Though Overton acknowledged that the cap material was contaminated with mercury, he disputed Bonenfant’s hazardous waste claim.
“I was told by a guy from the DEP that there is more mercury in a mercury lightbulb than in that material,” he said. “At no point was that material ever hazardous.”
Perhaps someone should be digging, literally, into what was used to cap Oyster Shell park. Mecury is a contamination that stays put.
About 1,200 cubic yards of waste was dumped next to a trail that meanders alongside the I-95 bridge, according to city documents. Now, a large rectangle of mostly barren dirt is where piles of construction debris once sat. No official interviewed knew who was responsible for the dumping, but Walter Briggs, the former head of the Oyster Shell Advisory Committee, said the city should have tried to track the dumper down.
“We threw that back in DPW and Redevelopment’s lap,” he said.
Ah yes. Briggs likes to throw problems into other departments/committees laps. And he thinks these are good qualifications for being mayor?
“The landfill was capped and grassed, and ready to be adopted. After that, people illegally dumped. We did not find who did it,” he said. “Sometimes it’s impossible after the fact to identify the source.”
That additional cleanup and capping will cost the city more than $300,000 - $59,000 to design a plan to fix the problem, $259,000 to cap the area where the garbage once sat and $7,000 for a final survey to make sure the area is in good shape, said Hal Alvord, DPW’s current director.
That process has held up the park’s progress because the city couldn’t obtain a certificate of closure from the DEP, officials said. The certificate is required for the site to be used as a park.
“One of the questions I have is if the landfill was capped, why did the city not seek a certificate of closure?” Alvord said.
Overton said that’s not the way it works: “If you’re trying to create features, you don’t close the landfill first,” he said. You add all the park elements atop the cap - such as ponds and trails - then get the certificate, he said.

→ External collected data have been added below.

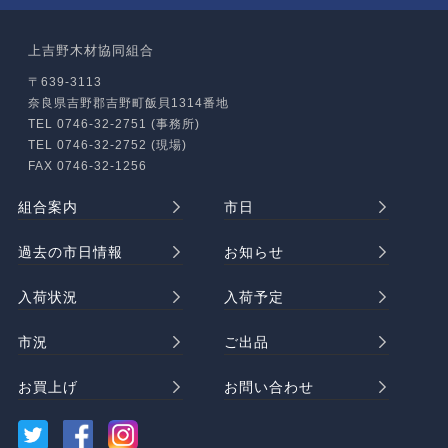
上吉野木材協同組合
〒639-3113
奈良県吉野郡吉野町飯貝1314番地
TEL 0746-32-2751 (事務所)
TEL 0746-32-2752 (現場)
FAX 0746-32-1256
組合案内
市日
過去の市日情報
お知らせ
入荷状況
入荷予定
市況
ご出品
お買上げ
お問い合わせ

Regardless, that second cap is nearly complete, Alvord said. After years of setbacks and additional procedural requirements, the project might move forward.
Searching for a pearl
The next chapter in the saga, said Susan Sweitzer, a senior project manager with the city Redevelopment Agency who’s overseeing Oyster Shell, will include construction and park improvements that should begin early next year. The city now has more than $1 million to spend on the project - $800,000 from a state loan and $350,000 from state Rep. Lawrence Cafero, R-Norwalk.
But it will still cost an estimated $3.9 million to $4.8 million to finish the entire park, according to a master plan for Oyster Shell drawn up last year by a city consultant.
Much of that could be covered by grants, as the city is trying to build a park that’s the first of its kind, according to Tom Tavella, a landscape architect with BSC Group of Boston.
I would hope that the environmental issues get a hard look before money is spent “greening” the park.